[Start of section]
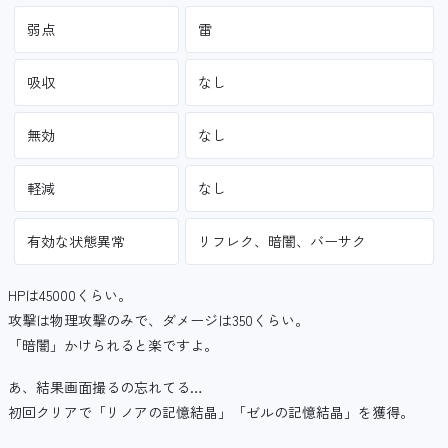
弱点
雷
吸収
なし
無効
なし
軽減
なし
有効な状態異常
リフレク、暗闇、バーサク
HPは45000くらい。
攻撃は物理攻撃のみで、ダメージは350くらい。
「暗闇」かけられると楽ですよ。
あ、結果画面撮るの忘れてる…
初回クリアで「リノアの記憶結晶」「ゼルの記憶結晶」を獲得。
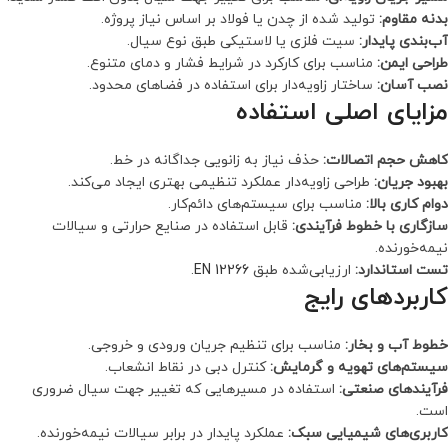
بدنه مقاوم:
تولید شده از چدن یا فولاد بر اساس نیاز پروژه.
آب‌بندی پایدار:
سیت فلزی یا لاستیکی طبق نوع سیال.
طراحی ایمن:
مناسب برای کارکرد در شرایط فشار و دمای متنوع.
نصب آسان:
ساختار زاویه‌دار برای استفاده در فضاهای محدود.
مزایای اصلی استفاده
کاهش حجم اتصالات:
حذف نیاز به زانویی جداگانه در خط.
بهبود جریان:
طراحی زاویه‌دار عملکرد تنظیمی بهتری ایجاد می‌کند.
دوام کاری بالا:
مناسب برای سیستم‌های دائم‌کار.
سازگاری با خطوط فرآیندی:
قابل استفاده در صنایع حرارتی و سیالات
نیمه‌خورنده.
تست استاندارد:
ارزیابی‌شده طبق
EN 12266
.
کاربردهای رایج
خطوط آب و بخار:
مناسب برای تنظیم جریان ورودی و خروجی.
سیستم‌های تهویه و گرمایش:
کنترل دبی در نقاط انشعاب.
فرآیندهای صنعتی:
استفاده در مسیرهایی که تغییر جهت سیال ضروری
است.
کاربری‌های شیمیایی سبک:
عملکرد پایدار در برابر سیالات نیمه‌خورنده.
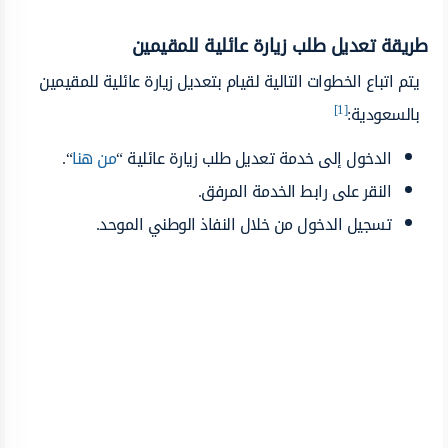
طريقة تعديل طلب زيارة عائلية للمقيمين
يتم اتباع الخطوات التالية لقيام بتعديل زيارة عائلية للمقيمين
[1]
بالسعودية:
الدخول إلى خدمة تعديل طلب زيارة عائلية “
من هنا
“.
النقر على رابط الخدمة المرفق.
تسجيل الدخول من خلال النفاذ الوطني الموحد.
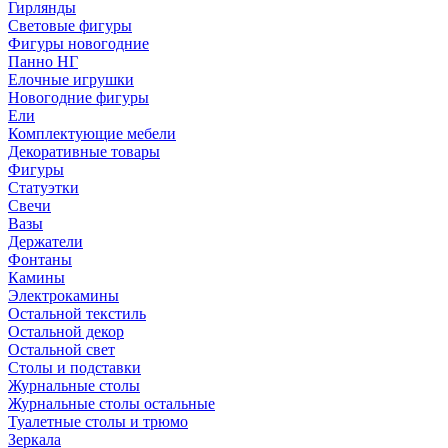
Гирлянды
Световые фигуры
Фигуры новогодние
Панно НГ
Елочные игрушки
Новогодние фигуры
Ели
Комплектующие мебели
Декоративные товары
Фигуры
Статуэтки
Свечи
Вазы
Держатели
Фонтаны
Камины
Электрокамины
Остальной текстиль
Остальной декор
Остальной свет
Столы и подставки
Журнальные столы
Журнальные столы остальные
Туалетные столы и трюмо
Зеркала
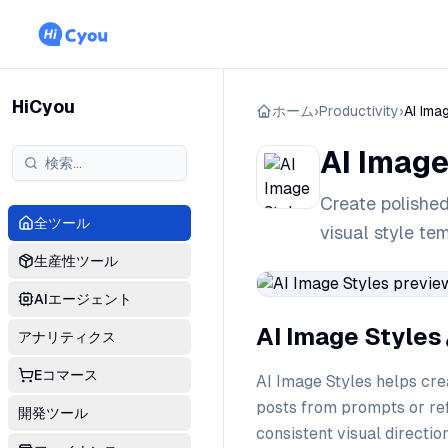
HiCyou
ホーム
›
Productivity
›
AI Ima
AI Image
Create polished
全ツール
visual style te
生産性ツール
AIエージェント
AI Image Styl
アナリティクス
Eコマース
AI Image Styles helps crea
posts from prompts or ref
開発ツール
consistent visual directio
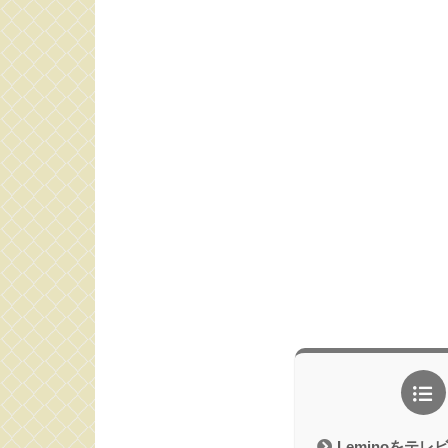
Leminoをテ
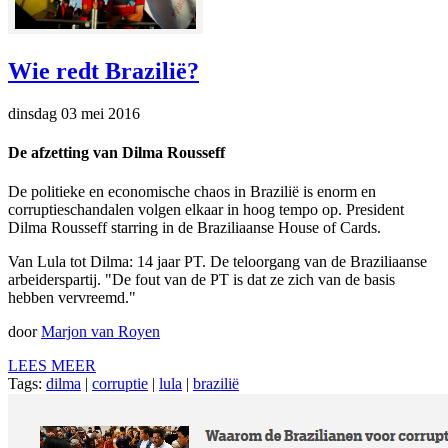
Wie redt Brazilië?
dinsdag 03 mei 2016
De afzetting van Dilma Rousseff
De politieke en economische chaos in Brazilië is enorm en
corruptieschandalen volgen elkaar in hoog tempo op. President
Dilma Rousseff starring in de Braziliaanse House of Cards.
Van Lula tot Dilma: 14 jaar PT. De teloorgang van de Braziliaanse
arbeiderspartij. "De fout van de PT is dat ze zich van de basis
hebben vervreemd."
door
Marjon van Royen
LEES MEER
Tags:
dilma
|
corruptie
|
lula
|
brazilië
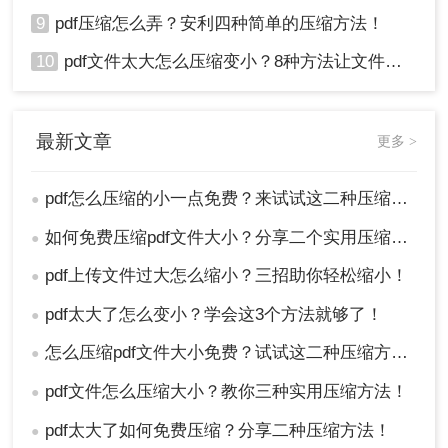
9
pdf压缩怎么弄？安利四种简单的压缩方法！
10
pdf文件太大怎么压缩变小？8种方法让文件轻松"瘦身"！
最新文章
更多 >
pdf怎么压缩的小一点免费？来试试这二种压缩方法！
●
如何免费压缩pdf文件大小？分享二个实用压缩方法！
●
pdf上传文件过大怎么缩小？三招助你轻松缩小！
●
pdf太大了怎么变小？学会这3个方法就够了！
●
怎么压缩pdf文件大小免费？试试这二种压缩方法！
●
pdf文件怎么压缩大小？教你三种实用压缩方法！
●
pdf太大了如何免费压缩？分享二种压缩方法！
●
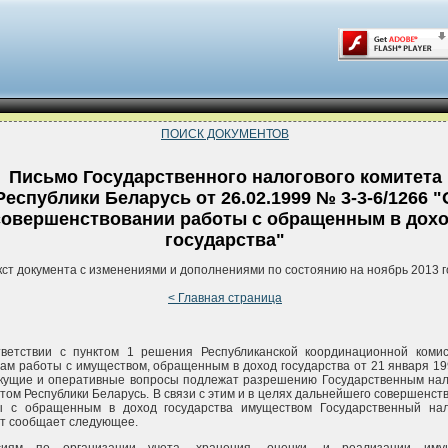
ПОИСК ДОКУМЕНТОВ
Письмо Государственного налогового комитета
Республики Беларусь от 26.02.1999 № 3-3-6/1266 "
совершенствовании работы с обращенным в дох
государства"
кст документа с изменениями и дополнениями по состоянию на ноябрь 2013 г
< Главная страница
тветствии с пунктом 1 решения Республиканской координационной коми
ам работы с имуществом, обращенным в доход государства от 21 января 19
екущие и оперативные вопросы подлежат разрешению Государственным на
том Республики Беларусь. В связи с этим и в целях дальнейшего совершенст
ы с обращенным в доход государства имуществом Государственный на
т сообщает следующее.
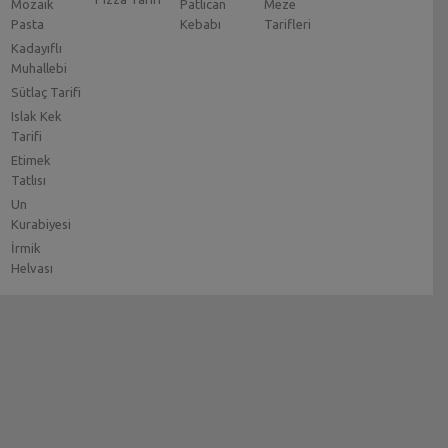
Mozaik
Patlıcan
Meze
Pasta
Kebabı
Tarifleri
Kadayıflı
Muhallebi
Sütlaç Tarifi
Islak Kek
Tarifi
Etimek
Tatlısı
Un
Kurabiyesi
İrmik
Helvası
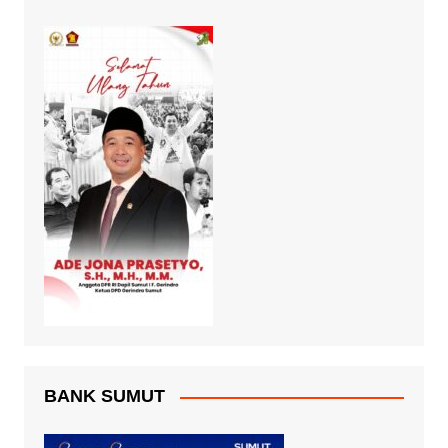
BANK SUMUT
[End of section]
#### [Action item]
Work from the entries above. Set down exactly and only the lines from the line with "الدخول إلى خدمة" to the line with "Электрокамины", both included, and leave the pictures out.

#### [Exercise output]
الدخول إلى خدمة تعديل طلب زيارة عائلية “
من هنا
“.
النقر على رابط الخدمة المرفق.
تسجيل الدخول من خلال النفاذ الوطني الموحد.
Гирлянды
Световые фигуры
Фигуры новогодние
Панно НГ
Елочные игрушки
Новогодние фигуры
Ели
Комплектующие мебели
Декоративные товары
Фигуры
Статуэтки
Свечи
Вазы
Держатели
Фонтаны
Камины
Электрокамины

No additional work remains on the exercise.